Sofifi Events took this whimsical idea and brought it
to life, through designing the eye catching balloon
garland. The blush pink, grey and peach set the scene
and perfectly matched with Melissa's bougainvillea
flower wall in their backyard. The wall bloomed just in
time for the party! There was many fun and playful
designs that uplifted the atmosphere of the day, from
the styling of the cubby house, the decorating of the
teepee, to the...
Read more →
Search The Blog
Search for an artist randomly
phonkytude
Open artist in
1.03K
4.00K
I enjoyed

==

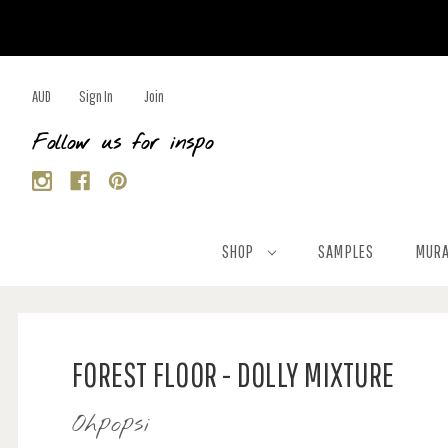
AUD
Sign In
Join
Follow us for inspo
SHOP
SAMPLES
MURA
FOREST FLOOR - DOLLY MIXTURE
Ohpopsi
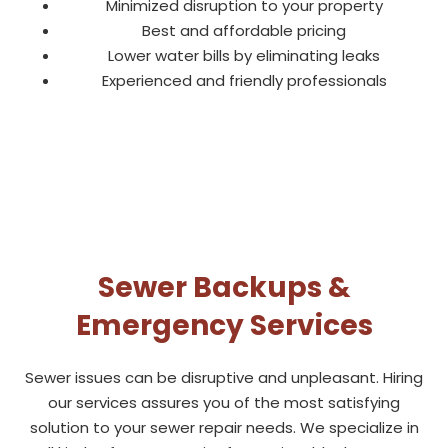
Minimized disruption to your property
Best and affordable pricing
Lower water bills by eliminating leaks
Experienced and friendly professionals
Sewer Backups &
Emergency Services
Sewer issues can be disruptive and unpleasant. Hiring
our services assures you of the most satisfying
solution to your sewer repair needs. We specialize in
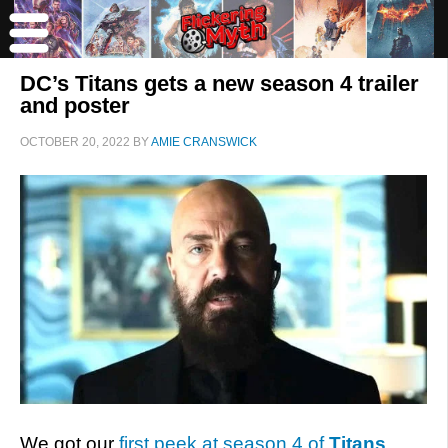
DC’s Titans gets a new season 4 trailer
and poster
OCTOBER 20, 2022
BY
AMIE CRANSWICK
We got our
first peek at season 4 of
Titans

* * *

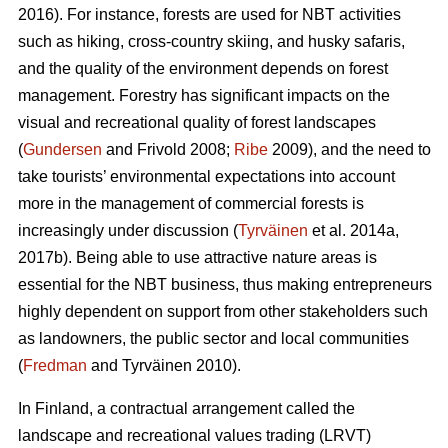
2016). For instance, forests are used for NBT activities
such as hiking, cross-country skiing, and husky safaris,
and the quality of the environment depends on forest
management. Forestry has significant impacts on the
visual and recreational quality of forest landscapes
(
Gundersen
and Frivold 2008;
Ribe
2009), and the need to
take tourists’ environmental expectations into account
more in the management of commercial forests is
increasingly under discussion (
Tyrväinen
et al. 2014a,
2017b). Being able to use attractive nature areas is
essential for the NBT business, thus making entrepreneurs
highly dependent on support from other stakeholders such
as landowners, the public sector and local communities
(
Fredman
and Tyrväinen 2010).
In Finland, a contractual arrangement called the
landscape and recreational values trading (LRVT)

### Task requirements:
Everything in the material above from the line that has "Sofifi Events took" through the line that has "designs that uplifted" must be duplicated exactly, with no other lines given.

### Completed exercise:
Sofifi Events took this whimsical idea and brought it
to life, through designing the eye catching balloon
garland. The blush pink, grey and peach set the scene
and perfectly matched with Melissa's bougainvillea
flower wall in their backyard. The wall bloomed just in
time for the party! There was many fun and playful
designs that uplifted the atmosphere of the day, from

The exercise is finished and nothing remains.